(Collected data)
————————
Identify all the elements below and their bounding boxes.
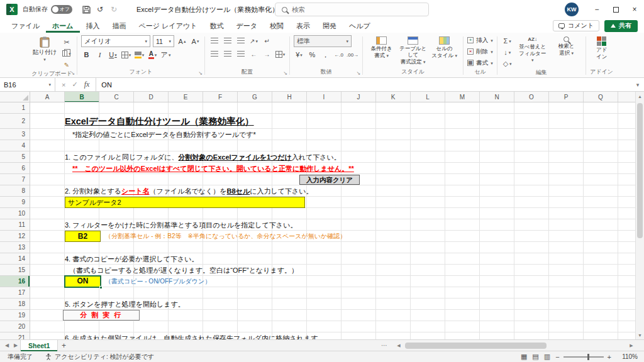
ribbon-tab-数式[interactable]: 数式: [203, 19, 230, 33]
column-header-O[interactable]: O: [514, 92, 549, 102]
font-name-combo[interactable]: メイリオ▾: [81, 35, 150, 47]
split-execute-button[interactable]: 分 割 実 行: [63, 310, 140, 321]
horizontal-scroll-thumb[interactable]: [405, 343, 547, 349]
column-header-B[interactable]: B: [65, 92, 99, 102]
add-sheet-button[interactable]: +: [58, 341, 69, 350]
align-middle-button[interactable]: [222, 35, 233, 47]
currency-format-button[interactable]: ¥▾: [294, 49, 304, 60]
name-box[interactable]: B16 ▾: [0, 78, 55, 92]
row-header-17[interactable]: 17: [0, 287, 30, 299]
scroll-down-icon[interactable]: ▼: [636, 331, 644, 339]
clear-button[interactable]: ◇▾: [501, 58, 514, 69]
cell-b16-selected-cell[interactable]: ON: [64, 275, 101, 288]
cell-styles-button[interactable]: セルの スタイル ▾: [430, 35, 459, 58]
maximize-button[interactable]: [606, 0, 625, 19]
row-header-6[interactable]: 6: [0, 163, 30, 174]
scroll-left-icon[interactable]: ◀: [395, 343, 402, 348]
row-header-1[interactable]: 1: [0, 102, 30, 114]
find-select-button[interactable]: 検索と 選択 ▾: [552, 35, 582, 69]
row-header-10[interactable]: 10: [0, 208, 30, 219]
zoom-slider-thumb[interactable]: [587, 354, 589, 360]
underline-button[interactable]: U▾: [108, 49, 118, 60]
row-header-2[interactable]: 2: [0, 114, 30, 129]
wrap-text-button[interactable]: ↵: [262, 35, 272, 47]
bold-button[interactable]: B: [81, 49, 92, 60]
percent-format-button[interactable]: %: [307, 49, 318, 60]
autosave-toggle[interactable]: オフ: [51, 5, 72, 14]
tab-overflow-icon[interactable]: ⋯: [381, 342, 387, 349]
insert-cells-button[interactable]: +挿入▾: [467, 35, 493, 45]
zoom-in-button[interactable]: +: [608, 353, 611, 361]
ribbon-tab-ホーム[interactable]: ホーム: [46, 19, 80, 33]
row-header-8[interactable]: 8: [0, 185, 30, 197]
decrease-decimal-button[interactable]: .00→: [347, 49, 358, 60]
ribbon-tab-ファイル[interactable]: ファイル: [5, 19, 46, 33]
column-header-H[interactable]: H: [272, 92, 307, 102]
search-input[interactable]: [292, 6, 405, 13]
decrease-font-button[interactable]: A▾: [190, 36, 201, 47]
format-painter-button[interactable]: ✎: [60, 60, 73, 70]
align-left-button[interactable]: [209, 48, 219, 60]
page-layout-view-icon[interactable]: ▤: [532, 353, 538, 361]
row-header-12[interactable]: 12: [0, 231, 30, 242]
column-header-F[interactable]: F: [203, 92, 238, 102]
column-header-C[interactable]: C: [99, 92, 134, 102]
sheet-nav-left-icon[interactable]: ◀: [3, 343, 11, 348]
page-break-view-icon[interactable]: ▥: [544, 353, 550, 361]
phonetic-guide-button[interactable]: ア▾: [160, 49, 171, 60]
conditional-formatting-button[interactable]: 条件付き 書式 ▾: [367, 35, 396, 58]
row-header-13[interactable]: 13: [0, 242, 30, 253]
font-color-button[interactable]: A▾: [147, 49, 158, 60]
borders-button[interactable]: ▾: [121, 49, 131, 60]
column-header-K[interactable]: K: [376, 92, 411, 102]
dialog-launcher-icon[interactable]: ↘: [356, 71, 360, 76]
increase-font-button[interactable]: A▴: [177, 36, 187, 47]
minimize-button[interactable]: −: [587, 0, 606, 19]
save-button[interactable]: [80, 3, 92, 16]
column-header-P[interactable]: P: [549, 92, 584, 102]
format-cells-button[interactable]: ▦書式▾: [467, 58, 493, 68]
column-header-A[interactable]: A: [30, 92, 65, 102]
row-header-5[interactable]: 5: [0, 151, 30, 163]
sort-filter-button[interactable]: AZ↓ 並べ替えと フィルター ▾: [518, 35, 548, 69]
merge-center-button[interactable]: ▾: [275, 48, 286, 60]
vertical-scroll-thumb[interactable]: [637, 103, 643, 238]
redo-button[interactable]: ↻: [108, 3, 120, 16]
horizontal-scroll-track[interactable]: [402, 343, 628, 349]
dialog-launcher-icon[interactable]: ↘: [283, 71, 287, 76]
column-header-J[interactable]: J: [341, 92, 376, 102]
ribbon-tab-描画[interactable]: 描画: [106, 19, 133, 33]
row-header-18[interactable]: 18: [0, 299, 30, 310]
row-header-15[interactable]: 15: [0, 265, 30, 276]
cell-b9-sheetname-input[interactable]: サンプルデータ2: [65, 197, 305, 208]
formula-bar-expand-icon[interactable]: ▾: [631, 82, 644, 88]
column-header-D[interactable]: D: [134, 92, 169, 102]
ribbon-tab-開発[interactable]: 開発: [316, 19, 343, 33]
column-header-E[interactable]: E: [169, 92, 203, 102]
ribbon-tab-データ[interactable]: データ: [230, 19, 264, 33]
zoom-level[interactable]: 110%: [616, 353, 638, 360]
italic-button[interactable]: I: [94, 49, 105, 60]
orientation-button[interactable]: ↗▾: [248, 35, 259, 47]
row-header-9[interactable]: 9: [0, 197, 30, 208]
addins-button[interactable]: アド イン: [590, 35, 614, 60]
avatar[interactable]: KW: [565, 3, 579, 16]
ribbon-tab-挿入[interactable]: 挿入: [80, 19, 106, 33]
decrease-indent-button[interactable]: ←: [248, 48, 259, 60]
number-format-combo[interactable]: 標準▾: [294, 35, 352, 47]
align-right-button[interactable]: [235, 48, 246, 60]
cell-b12-criteria-input[interactable]: B2: [65, 231, 101, 242]
column-header-M[interactable]: M: [445, 92, 480, 102]
search-box[interactable]: [275, 3, 429, 16]
column-header-G[interactable]: G: [238, 92, 272, 102]
cut-button[interactable]: ✂: [60, 37, 73, 47]
scroll-up-icon[interactable]: ▲: [636, 92, 644, 101]
scroll-right-icon[interactable]: ▶: [628, 343, 635, 348]
copy-button[interactable]: ▾: [60, 48, 73, 58]
row-header-4[interactable]: 4: [0, 140, 30, 151]
fill-handle[interactable]: [99, 286, 103, 289]
row-header-11[interactable]: 11: [0, 219, 30, 231]
fill-button[interactable]: ↓▾: [501, 47, 514, 57]
ribbon-tab-ページ レイアウト[interactable]: ページ レイアウト: [133, 19, 204, 33]
autosum-button[interactable]: Σ▾: [501, 36, 514, 46]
————————
### DESCRIPTION OF THE TASK
The copy should match each line above exactly and contain no images.

### ANSWER
Identify all the elements below and their bounding boxes.
ribbon-tab-数式[interactable]: 数式: [203, 19, 230, 33]
column-header-O[interactable]: O: [514, 92, 549, 102]
font-name-combo[interactable]: メイリオ▾: [81, 35, 150, 47]
split-execute-button[interactable]: 分 割 実 行: [63, 310, 140, 321]
horizontal-scroll-thumb[interactable]: [405, 343, 547, 349]
column-header-B[interactable]: B: [65, 92, 99, 102]
add-sheet-button[interactable]: +: [58, 341, 69, 350]
align-middle-button[interactable]: [222, 35, 233, 47]
currency-format-button[interactable]: ¥▾: [294, 49, 304, 60]
name-box[interactable]: B16 ▾: [0, 78, 55, 92]
row-header-17[interactable]: 17: [0, 287, 30, 299]
scroll-down-icon[interactable]: ▼: [636, 331, 644, 339]
clear-button[interactable]: ◇▾: [501, 58, 514, 69]
cell-b16-selected-cell[interactable]: ON: [64, 275, 101, 288]
cell-styles-button[interactable]: セルの スタイル ▾: [430, 35, 459, 58]
maximize-button[interactable]: [606, 0, 625, 19]
row-header-6[interactable]: 6: [0, 163, 30, 174]
scroll-left-icon[interactable]: ◀: [395, 343, 402, 348]
row-header-1[interactable]: 1: [0, 102, 30, 114]
find-select-button[interactable]: 検索と 選択 ▾: [552, 35, 582, 69]
row-header-10[interactable]: 10: [0, 208, 30, 219]
zoom-slider-thumb[interactable]: [587, 354, 589, 360]
underline-button[interactable]: U▾: [108, 49, 118, 60]
row-header-2[interactable]: 2: [0, 114, 30, 129]
wrap-text-button[interactable]: ↵: [262, 35, 272, 47]
bold-button[interactable]: B: [81, 49, 92, 60]
percent-format-button[interactable]: %: [307, 49, 318, 60]
autosave-toggle[interactable]: オフ: [51, 5, 72, 14]
tab-overflow-icon[interactable]: ⋯: [381, 342, 387, 349]
insert-cells-button[interactable]: +挿入▾: [467, 35, 493, 45]
zoom-in-button[interactable]: +: [608, 353, 611, 361]
ribbon-tab-ホーム[interactable]: ホーム: [46, 19, 80, 33]
row-header-8[interactable]: 8: [0, 185, 30, 197]
decrease-decimal-button[interactable]: .00→: [347, 49, 358, 60]
ribbon-tab-ファイル[interactable]: ファイル: [5, 19, 46, 33]
column-header-H[interactable]: H: [272, 92, 307, 102]
search-input[interactable]: [292, 6, 405, 13]
decrease-font-button[interactable]: A▾: [190, 36, 201, 47]
format-painter-button[interactable]: ✎: [60, 60, 73, 70]
align-left-button[interactable]: [209, 48, 219, 60]
page-layout-view-icon[interactable]: ▤: [532, 353, 538, 361]
row-header-12[interactable]: 12: [0, 231, 30, 242]
column-header-F[interactable]: F: [203, 92, 238, 102]
column-header-C[interactable]: C: [99, 92, 134, 102]
sheet-nav-left-icon[interactable]: ◀: [3, 343, 11, 348]
page-break-view-icon[interactable]: ▥: [544, 353, 550, 361]
phonetic-guide-button[interactable]: ア▾: [160, 49, 171, 60]
conditional-formatting-button[interactable]: 条件付き 書式 ▾: [367, 35, 396, 58]
row-header-13[interactable]: 13: [0, 242, 30, 253]
font-color-button[interactable]: A▾: [147, 49, 158, 60]
borders-button[interactable]: ▾: [121, 49, 131, 60]
column-header-K[interactable]: K: [376, 92, 411, 102]
dialog-launcher-icon[interactable]: ↘: [356, 71, 360, 76]
increase-font-button[interactable]: A▴: [177, 36, 187, 47]
minimize-button[interactable]: −: [587, 0, 606, 19]
save-button[interactable]: [80, 3, 92, 16]
column-header-P[interactable]: P: [549, 92, 584, 102]
format-cells-button[interactable]: ▦書式▾: [467, 58, 493, 68]
column-header-A[interactable]: A: [30, 92, 65, 102]
row-header-5[interactable]: 5: [0, 151, 30, 163]
sort-filter-button[interactable]: AZ↓ 並べ替えと フィルター ▾: [518, 35, 548, 69]
merge-center-button[interactable]: ▾: [275, 48, 286, 60]
vertical-scroll-thumb[interactable]: [637, 103, 643, 238]
redo-button[interactable]: ↻: [108, 3, 120, 16]
horizontal-scroll-track[interactable]: [402, 343, 628, 349]
dialog-launcher-icon[interactable]: ↘: [283, 71, 287, 76]
column-header-J[interactable]: J: [341, 92, 376, 102]
ribbon-tab-描画[interactable]: 描画: [106, 19, 133, 33]
row-header-18[interactable]: 18: [0, 299, 30, 310]
row-header-15[interactable]: 15: [0, 265, 30, 276]
cell-b9-sheetname-input[interactable]: サンプルデータ2: [65, 197, 305, 208]
formula-bar-expand-icon[interactable]: ▾: [631, 82, 644, 88]
column-header-D[interactable]: D: [134, 92, 169, 102]
ribbon-tab-開発[interactable]: 開発: [316, 19, 343, 33]
column-header-E[interactable]: E: [169, 92, 203, 102]
ribbon-tab-データ[interactable]: データ: [230, 19, 264, 33]
zoom-level[interactable]: 110%: [616, 353, 638, 360]
italic-button[interactable]: I: [94, 49, 105, 60]
orientation-button[interactable]: ↗▾: [248, 35, 259, 47]
row-header-9[interactable]: 9: [0, 197, 30, 208]
addins-button[interactable]: アド イン: [590, 35, 614, 60]
avatar[interactable]: KW: [565, 3, 579, 16]
ribbon-tab-挿入[interactable]: 挿入: [80, 19, 106, 33]
decrease-indent-button[interactable]: ←: [248, 48, 259, 60]
number-format-combo[interactable]: 標準▾: [294, 35, 352, 47]
align-right-button[interactable]: [235, 48, 246, 60]
cell-b12-criteria-input[interactable]: B2: [65, 231, 101, 242]
column-header-M[interactable]: M: [445, 92, 480, 102]
search-box[interactable]: [275, 3, 429, 16]
column-header-G[interactable]: G: [238, 92, 272, 102]
cut-button[interactable]: ✂: [60, 37, 73, 47]
scroll-up-icon[interactable]: ▲: [636, 92, 644, 101]
scroll-right-icon[interactable]: ▶: [628, 343, 635, 348]
copy-button[interactable]: ▾: [60, 48, 73, 58]
row-header-4[interactable]: 4: [0, 140, 30, 151]
fill-handle[interactable]: [99, 286, 103, 289]
row-header-11[interactable]: 11: [0, 219, 30, 231]
fill-button[interactable]: ↓▾: [501, 47, 514, 57]
ribbon-tab-ページ レイアウト[interactable]: ページ レイアウト: [133, 19, 204, 33]
autosum-button[interactable]: Σ▾: [501, 36, 514, 46]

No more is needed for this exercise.